The Difficult Art of Communicating During Conflict

Communication: one of the top reasons for couples therapy

One of the main reasons couples seek out couples therapy is to work on their communication. Some couples find themselves in a repetitive cycle where each has a completely different perception of how conflict is handled and how their partner communicates in conflict. It is not uncommon for one part of a couple to tell me their view on what happened in their last fight, only to have their partner have the complete opposite memory of events.

One thing I hear often from couples is that no matter how many times they try to address things calmly, “they’re never going to agree.” With that statement, I tell them they’ve completely missed the point. Agreeing should not always be the expectation for managing or handling conflict well. It’s a nice bonus but often it’s a tall order. But understanding how your partner perceived things or events in conflict….that’s more important.

Understanding, empathy, and validation are key

I often ask couples to start practicing reflecting on what their partner is saying in session. Learning how to actually listen to your partner’s experience is key. So many couples jump right to being defensive in a conflict and say, “That’s not what I meant” or “You’re overreacting.” A huge part of building calm communication and getting over conflict is starting to listen to your partner’s experience of events and trying to validate that experience. It doesn’t mean that you agree but it means you understand how your words impacted them.

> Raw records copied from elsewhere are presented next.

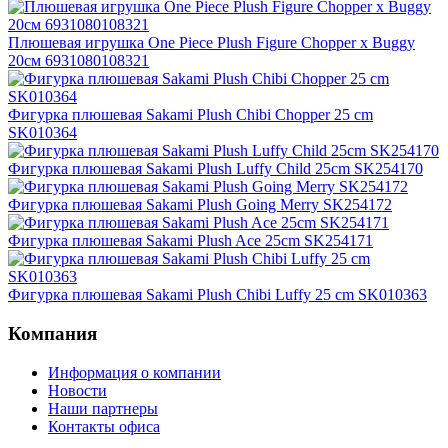
Плюшевая игрушка One Piece Plush Figure Chopper x Buggy
20см 6931080108321
Фигурка плюшевая Sakami Plush Chibi Chopper 25 cm
SK010364
Фигурка плюшевая Sakami Plush Luffy Child 25cm SK254170
Фигурка плюшевая Sakami Plush Going Merry SK254172
Фигурка плюшевая Sakami Plush Ace 25cm SK254171
Фигурка плюшевая Sakami Plush Chibi Luffy 25 cm SK010363
Компания
Информация о компании
Новости
Наши партнеры
Контакты офиса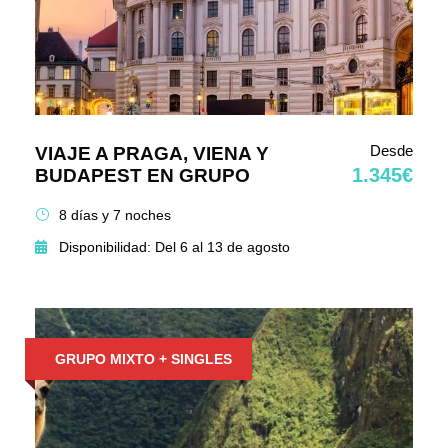
Desde
VIAJE A PRAGA, VIENA Y
1.345€
BUDAPEST EN GRUPO
8 días y 7 noches
Disponibilidad: Del 6 al 13 de agosto
GRUPO MIXTO + SINGLES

The second part is that rather than being defensive, you apologize for how your words came off to your partner and work to clarify what your intent was. It’s then trying to rephrase the discussion so your partner can hear what you meant without feeling it was an attack or personal.

While listing this out, I’m sure it makes sense to you on paper, but then when it comes to actually implementing it in real life you’re finding it much harder.

Managing Your Own Triggers

A huge amount of work in improving communication and conflict is learning to self-soothe and calm down before engaging in the discussion. I don’t advocate walking away dramatically or shutting down, but I encourage couples to have a statement or word they can use to indicate they need time to bring their adrenaline levels down and calm down.

After time has been taken, it is critical that couples come back and try to calmly go over the conflict. This is not about resolving the conflict, it’s about understanding how your partner was impacted. In this process, it’s trying to diffuse hostility and tension while building empathy for your partner and a better understanding of their inner world.

Setting up Long-Term Relationship Success

I often tell couples that a good relationship isn’t one with zero conflict, conflict is inevitable and expected. The hard part is making sure that it’s something that you both learn to make productive instead of destructive. Repairing after conflict is critical to your relationship’s success and often it doesn’t come naturally, but the work is setting your relationship up for stability and happiness.